Clark Howard's Tips
Apartment complexes charging tenants double rent

December 9, 2004

We've been through a period of terrible dishonesty and amoral behavior among banks, brokerage houses and other financial institutions. It has caused a lot of distrust and frustration among the American people, who now seem to distrust corporate America in general.

Apparently, it's continuing.

The nation's largest apartment company owner, Equity Residential Properties, is the target of a huge lawsuit in Florida for duping tenants out of rent money they didn't owe. The company owns apartment complexes in 33 states and it has just lost a case for improperly collecting money from former tenants.

Let's say a tenant had to terminate a lease early for some reason. The company would tell the tenant that he or she would be responsible for the remainder of the lease until and unless someone else moved into the apartment. But Executive Residential and several management companies were holding people liable for rent on an apartment that had been re-rented. So essentially, the company was collecting "double rent" on apartments, which is against the law.

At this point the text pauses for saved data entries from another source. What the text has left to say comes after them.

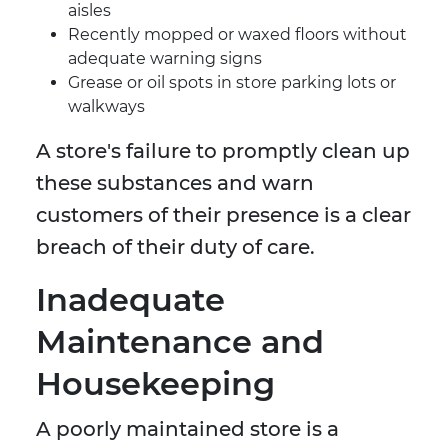
aisles
Recently mopped or waxed floors without
adequate warning signs
Grease or oil spots in store parking lots or
walkways
A store's failure to promptly clean up
these substances and warn
customers of their presence is a clear
breach of their duty of care.
Inadequate
Maintenance and
Housekeeping
A poorly maintained store is a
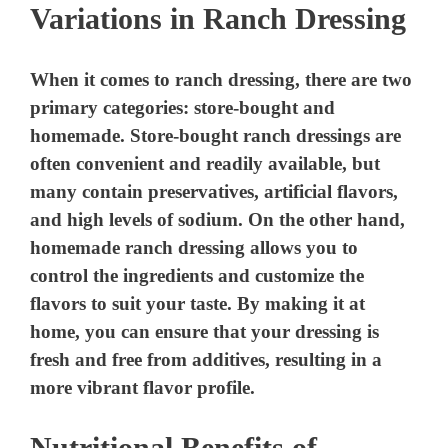
Variations in Ranch Dressing
When it comes to ranch dressing, there are two
primary categories: store-bought and
homemade. Store-bought ranch dressings are
often convenient and readily available, but
many contain preservatives, artificial flavors,
and high levels of sodium. On the other hand,
homemade ranch dressing allows you to
control the ingredients and customize the
flavors to suit your taste. By making it at
home, you can ensure that your dressing is
fresh and free from additives, resulting in a
more vibrant flavor profile.
Nutritional Benefits of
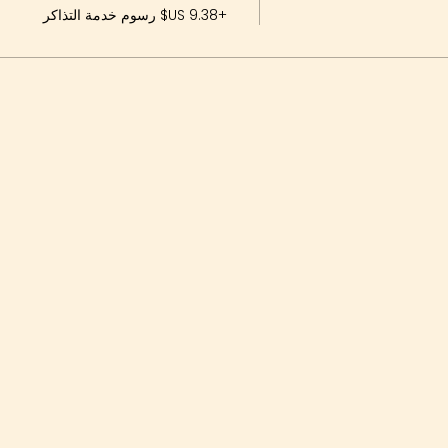
+‏9.38 US$ رسوم خدمة التذاكر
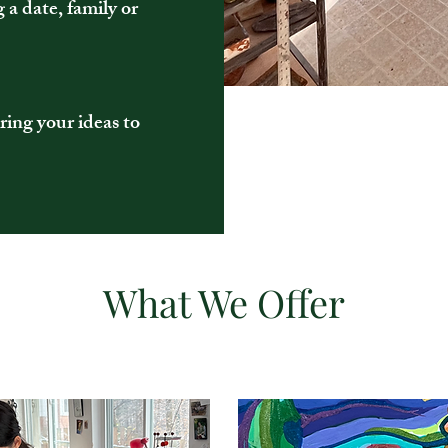
g a date, family or
ring your ideas to
What We Offer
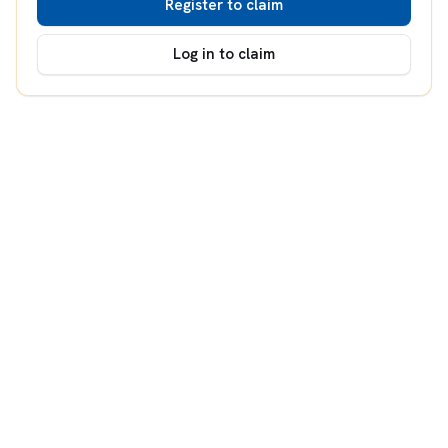
Register to claim
Log in to claim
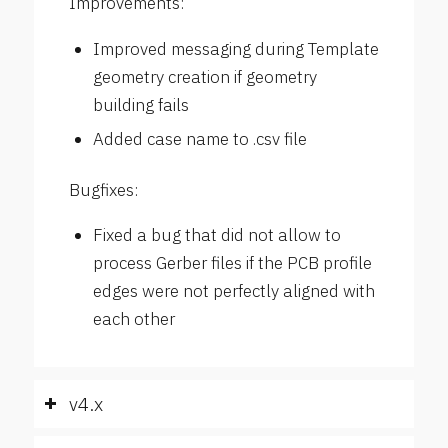
Improvements:
Improved messaging during Template
geometry creation if geometry
building fails
Added case name to .csv file
Bugfixes:
Fixed a bug that did not allow to
process Gerber files if the PCB profile
edges were not perfectly aligned with
each other
v4.x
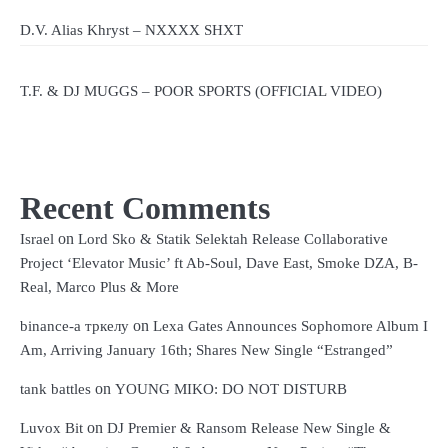
D.V. Alias Khryst – NXXXX SHXT
T.F. & DJ MUGGS – POOR SPORTS (OFFICIAL VIDEO)
Recent Comments
on
Israel
Lord Sko & Statik Selektah Release Collaborative
Project ‘Elevator Music’ ft Ab-Soul, Dave East, Smoke DZA, B-
Real, Marco Plus & More
on
binance-а тркелу
Lexa Gates Announces Sophomore Album I
Am, Arriving January 16th; Shares New Single “Estranged”
on
tank battles
YOUNG MIKO: DO NOT DISTURB
on
Luvox Bit
DJ Premier & Ransom Release New Single &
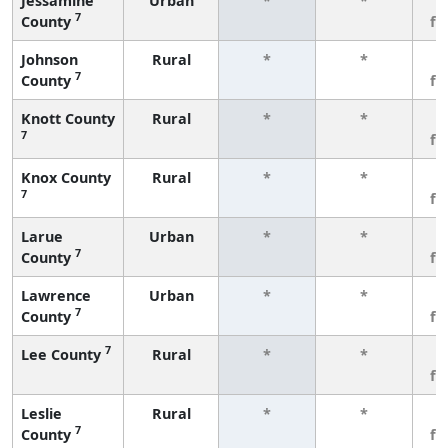
Jessamine
Urban
*
*
3
7
County
fe
Johnson
Rural
*
*
3
7
County
fe
Knott County
Rural
*
*
3
7
fe
Knox County
Rural
*
*
3
7
fe
Larue
Urban
*
*
3
7
County
fe
Lawrence
Urban
*
*
3
7
County
fe
7
Lee County
Rural
*
*
3
fe
Leslie
Rural
*
*
3
7
County
fe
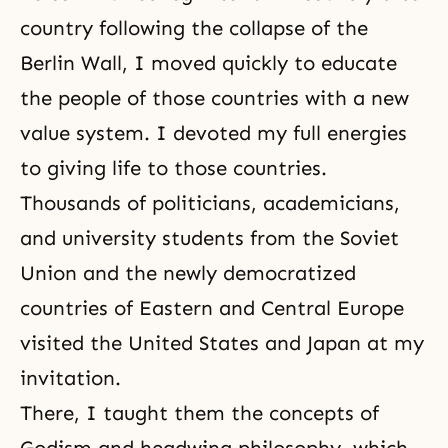
country following the collapse of the
Berlin Wall, I moved quickly to educate
the people of those countries with a new
value system. I devoted my full energies
to giving life to those countries.
Thousands of politicians, academicians,
and university students from the Soviet
Union and the newly democratized
countries of Eastern and Central Europe
visited the United States and Japan at my
invitation.
There, I taught them the concepts of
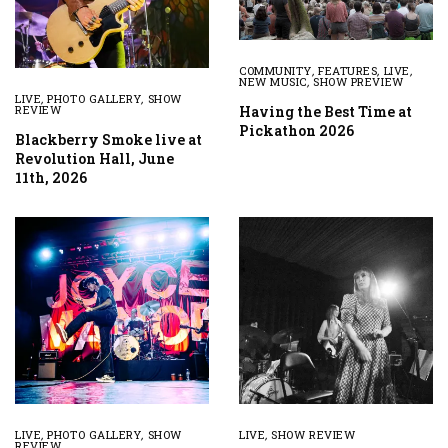
COMMUNITY
,
FEATURES
,
LIVE
,
NEW MUSIC
,
SHOW PREVIEW
LIVE
,
PHOTO GALLERY
,
SHOW
Having the Best Time at
REVIEW
Pickathon 2026
Blackberry Smoke live at
Revolution Hall, June
11th, 2026
LIVE
,
PHOTO GALLERY
,
SHOW
LIVE
,
SHOW REVIEW
REVIEW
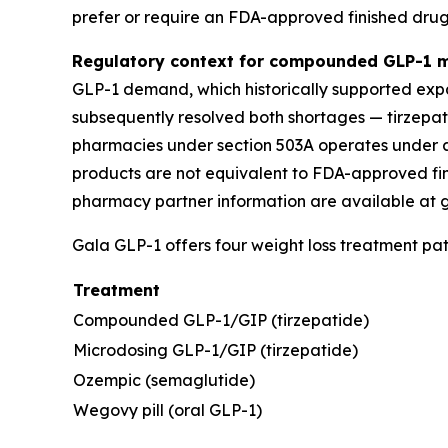
prefer or require an FDA-approved finished drug
Regulatory context for compounded GLP-1 m
GLP-1 demand, which historically supported ex
subsequently resolved both shortages — tirzepat
pharmacies under section 503A operates under a
products are not equivalent to FDA-approved fi
pharmacy partner information are available at 
Gala GLP-1 offers four weight loss treatment pa
Treatment
Compounded GLP-1/GIP (tirzepatide)
Microdosing GLP-1/GIP (tirzepatide)
Ozempic (semaglutide)
Wegovy pill (oral GLP-1)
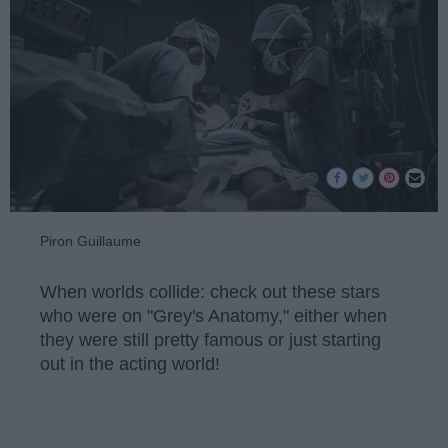
Piron Guillaume
When worlds collide: check out these stars
who were on "Grey's Anatomy," either when
they were still pretty famous or just starting
out in the acting world!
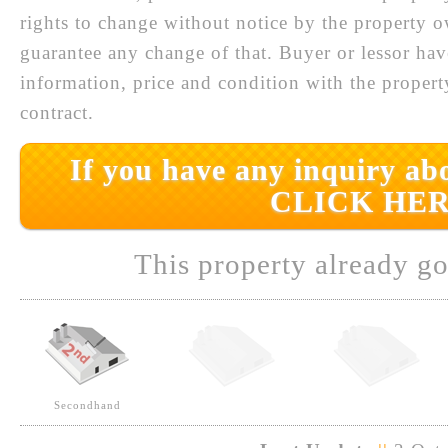
rights to change without notice by the property 
guarantee any change of that. Buyer or lessor hav
information, price and condition with the prope
contract.
If you have any inquiry abo
CLICK HER
This property already go
Secondhand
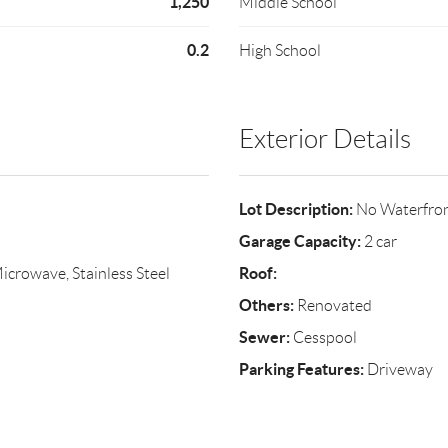
1,250
Middle School
0.2
High School
Exterior Details
Lot Description:
No Waterfro
Garage Capacity:
2 car
Roof:
crowave, Stainless Steel
Others:
Renovated
Sewer:
Cesspool
Parking Features:
Driveway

Even worse, the company didn't tell former tenants that they owed the money. So when that person goes to buy a home, there are unpaid debts on that person's credit report. The apartment complex was using that fact to force former tenants to pay money they didn't owe.

Apparently, this is just the tip of the iceberg in the apartment industry.

What can you do? Make sure you go by the apartment or home to see if it's been rented, or ask your friends to watch out. Then, take a picture of the place — with people or furniture inside — to show it's been re-rented.

If possible, an automatic date will be imprinted on the picture as proof.